Private Hosted Zones

A private hosted zone is a container that holds information about how you want to route traffic for a domain and its subdomains within one or more VPCs that you created with the Amazon VPC service. See Private Hosted Zones.

Reusable Delegation Sets

By default, each hosted zone that you create gets a different set of four name servers—a different delegation set. If you create a lot of hosted zones, maintaining different delegation sets can be difficult and time consuming. Route 53 lets you create a delegation set that you can reuse with multiple hosted zones. See Reusable Delegation Sets.

Resource Record Sets

After you create a hosted zone for your domain, such as example.com, you create resource record sets to tell the Domain Name System (DNS) how to route traffic for that domain. See Resource Record Sets.
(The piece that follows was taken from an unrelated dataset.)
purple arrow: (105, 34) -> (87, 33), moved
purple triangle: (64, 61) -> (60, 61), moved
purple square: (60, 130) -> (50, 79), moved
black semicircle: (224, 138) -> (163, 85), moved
Traffic Policies and Traffic Policy Instances

You can create complex routing configurations, known as traffic policies, that use weighted, latency, failover, and geolocation resource record sets. You can then associate a traffic policy with a domain name or subdomain name, such as www.example.com, by creating a traffic policy instance. When users submit DNS queries for the domain or subdomain, Route 53 responds based on the traffic policy that you used to create the traffic policy instance. See Traffic Policies and Traffic Policy Instances.

Health Checks

Route 53 health checks monitor the health and performance of your web applications, web servers, and other resources. At regular intervals that you specify, Route 53 submits automated requests over the internet to your application, server, or other resource to verify that it's reachable, available, and functional. See Health Checks.

Domain Registrations

When you want to get a new domain name, such as example.com, you can register it with Route 53. You can also transfer the registration for existing domains from other registrars to Route 53. See Domain Registrations.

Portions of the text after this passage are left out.